Monotheism is authoritarian – if there is only one god, and only one correct way to understand his will, then there is only one correct way to act regarding the things god finds important. If there are rival suggestions of the correct way to act in these areas, both sides will feel a religious duty to force the other side to change their behavior, and preferably their opinions. This leads to religious police, religious inquisitions, religious wars.
Monotheism results in a very focused society, with absolute values and unquestioning support – until a flaw appears, opposition appears, and war breaks out. Monotheism is inherently hostile to democracy and free choice.
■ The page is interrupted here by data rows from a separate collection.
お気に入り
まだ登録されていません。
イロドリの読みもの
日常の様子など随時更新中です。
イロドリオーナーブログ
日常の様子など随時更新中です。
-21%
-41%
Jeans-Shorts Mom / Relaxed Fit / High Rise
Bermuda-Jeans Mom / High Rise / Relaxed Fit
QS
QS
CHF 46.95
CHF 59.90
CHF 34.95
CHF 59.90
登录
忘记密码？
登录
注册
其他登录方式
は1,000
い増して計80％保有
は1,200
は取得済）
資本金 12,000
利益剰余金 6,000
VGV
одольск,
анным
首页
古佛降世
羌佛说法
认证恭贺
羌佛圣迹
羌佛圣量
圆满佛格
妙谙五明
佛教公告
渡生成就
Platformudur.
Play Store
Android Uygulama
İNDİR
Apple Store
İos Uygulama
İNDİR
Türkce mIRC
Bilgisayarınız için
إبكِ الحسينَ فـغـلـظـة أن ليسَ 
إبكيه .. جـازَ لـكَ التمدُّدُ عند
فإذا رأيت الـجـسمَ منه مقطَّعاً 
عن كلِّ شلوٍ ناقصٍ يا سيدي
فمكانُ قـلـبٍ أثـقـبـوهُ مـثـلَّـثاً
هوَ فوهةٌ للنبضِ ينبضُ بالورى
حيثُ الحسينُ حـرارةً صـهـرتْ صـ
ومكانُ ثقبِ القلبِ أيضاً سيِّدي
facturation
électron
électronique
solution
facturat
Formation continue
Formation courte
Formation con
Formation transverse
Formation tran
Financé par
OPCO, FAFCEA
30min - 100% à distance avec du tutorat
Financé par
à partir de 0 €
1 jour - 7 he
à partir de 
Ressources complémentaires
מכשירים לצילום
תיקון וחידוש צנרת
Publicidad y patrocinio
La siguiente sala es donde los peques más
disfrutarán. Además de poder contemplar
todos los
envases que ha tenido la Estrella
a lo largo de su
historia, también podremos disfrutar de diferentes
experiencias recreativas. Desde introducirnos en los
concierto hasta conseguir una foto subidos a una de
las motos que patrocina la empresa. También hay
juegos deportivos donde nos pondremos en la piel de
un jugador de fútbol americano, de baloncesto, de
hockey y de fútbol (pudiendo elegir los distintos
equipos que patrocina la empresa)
It is easier to manage a theocracy for a population that is ethnically and culturally homogenous. The wider it grows, the more allowances have to be made, and the faster the monotheism erodes. The most effective monotheisms are cults operating in isolated compounds.
Polytheism allows the possibility of behaving in different ways, each way being appropriate for a different god. Those who want to worship Venus are not forced to live by the standards of those who worship Mars.
This advantage allows a political structure that is not limited by a single religious practice to spread across unrelated cultures, adopting their gods into the pantheon of the rulers. This was part of what allowed the Roman Empire to spread so successfully, bringing the worship of Isis in to Rome as well as the worship of Jupiter out to conquered provinces. The decline and fall of the Roman Empire is connected to the replacement of polytheism by monotheism, as Gibbon pointed out.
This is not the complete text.